***** RECORDS FOR PROCESSING
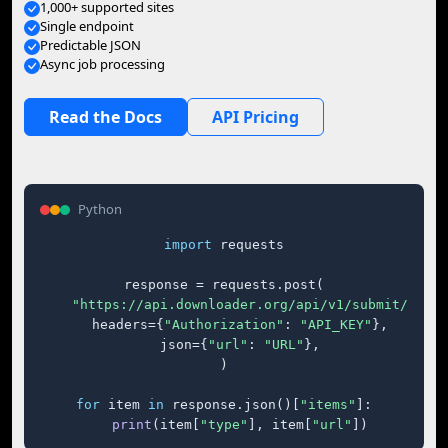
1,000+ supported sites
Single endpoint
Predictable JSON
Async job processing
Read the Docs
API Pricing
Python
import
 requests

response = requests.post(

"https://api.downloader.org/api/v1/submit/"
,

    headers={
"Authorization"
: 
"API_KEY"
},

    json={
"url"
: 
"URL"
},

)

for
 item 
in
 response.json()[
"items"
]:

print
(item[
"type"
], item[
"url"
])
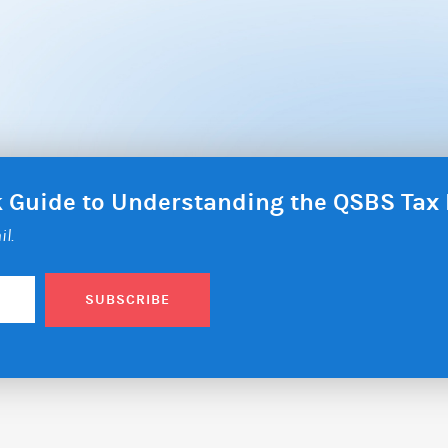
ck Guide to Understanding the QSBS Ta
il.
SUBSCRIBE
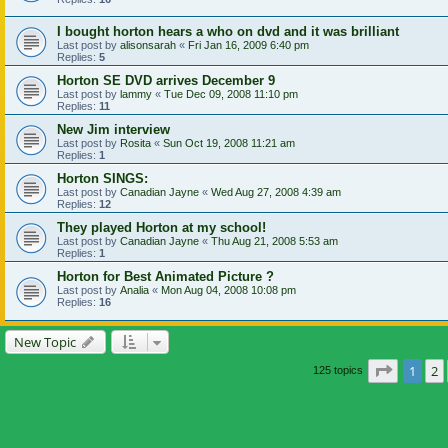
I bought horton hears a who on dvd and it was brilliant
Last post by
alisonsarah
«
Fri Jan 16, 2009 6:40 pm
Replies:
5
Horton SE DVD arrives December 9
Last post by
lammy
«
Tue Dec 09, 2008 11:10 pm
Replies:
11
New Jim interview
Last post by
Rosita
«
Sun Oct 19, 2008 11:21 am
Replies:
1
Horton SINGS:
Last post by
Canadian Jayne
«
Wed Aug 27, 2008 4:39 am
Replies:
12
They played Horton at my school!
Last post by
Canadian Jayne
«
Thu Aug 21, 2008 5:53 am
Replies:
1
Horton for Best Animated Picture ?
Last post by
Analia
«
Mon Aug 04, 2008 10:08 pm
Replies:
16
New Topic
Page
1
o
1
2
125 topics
**********
> **WHAT IS NEEDED**
Among the entries above, how many lines hold the string "response"? Answer with the bare number.

> **TASK SOLUTION**
2